(DATASET EXCERPTS)
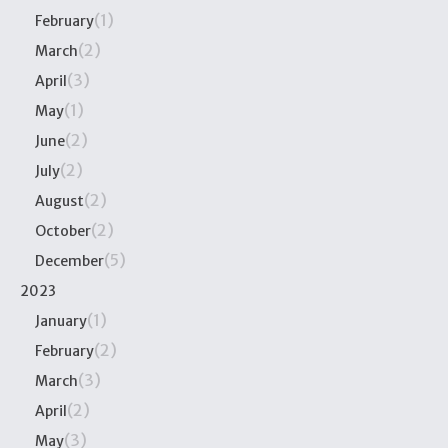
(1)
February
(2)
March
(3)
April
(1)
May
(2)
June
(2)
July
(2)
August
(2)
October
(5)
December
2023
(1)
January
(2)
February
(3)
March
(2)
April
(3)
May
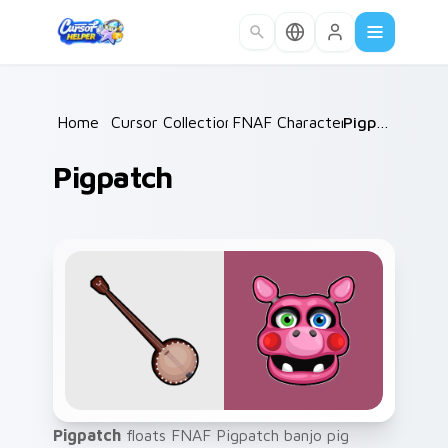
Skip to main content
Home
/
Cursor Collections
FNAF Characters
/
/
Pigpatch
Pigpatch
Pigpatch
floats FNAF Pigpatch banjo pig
(End DATASET EXCERPTS)
(DATASET EXCERPTS)
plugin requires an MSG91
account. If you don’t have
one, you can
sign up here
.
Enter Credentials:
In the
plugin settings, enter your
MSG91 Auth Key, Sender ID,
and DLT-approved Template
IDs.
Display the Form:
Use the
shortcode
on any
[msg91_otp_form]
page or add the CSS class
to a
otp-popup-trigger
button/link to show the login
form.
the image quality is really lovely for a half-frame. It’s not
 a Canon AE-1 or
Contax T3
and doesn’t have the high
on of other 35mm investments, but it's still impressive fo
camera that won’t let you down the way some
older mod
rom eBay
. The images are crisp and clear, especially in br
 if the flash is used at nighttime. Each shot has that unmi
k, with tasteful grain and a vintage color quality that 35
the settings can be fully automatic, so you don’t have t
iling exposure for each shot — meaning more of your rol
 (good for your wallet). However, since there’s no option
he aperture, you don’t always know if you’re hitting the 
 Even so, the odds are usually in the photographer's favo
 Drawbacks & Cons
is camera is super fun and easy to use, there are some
(End DATASET EXCERPTS)
(DATASET EXCERPTS)
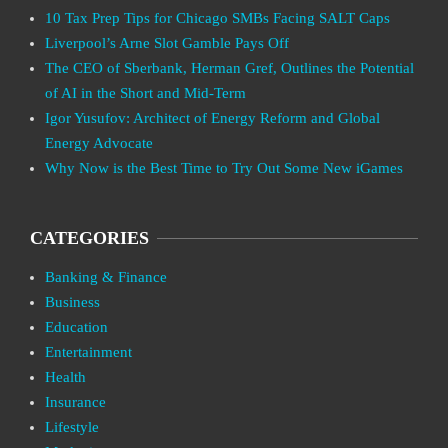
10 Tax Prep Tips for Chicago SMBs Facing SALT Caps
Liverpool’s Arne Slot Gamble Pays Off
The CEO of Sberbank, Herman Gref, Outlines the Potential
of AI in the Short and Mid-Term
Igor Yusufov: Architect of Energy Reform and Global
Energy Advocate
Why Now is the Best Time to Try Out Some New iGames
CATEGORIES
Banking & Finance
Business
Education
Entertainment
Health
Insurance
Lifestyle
(End DATASET EXCERPTS)
▸ **WHAT TO DO**
Whenever a line of the data above includes the word "quality", copy that line.

▸ **WRITTEN RESPONSE**
the image quality is really lovely for a half-frame. It’s not
k, with tasteful grain and a vintage color quality that 35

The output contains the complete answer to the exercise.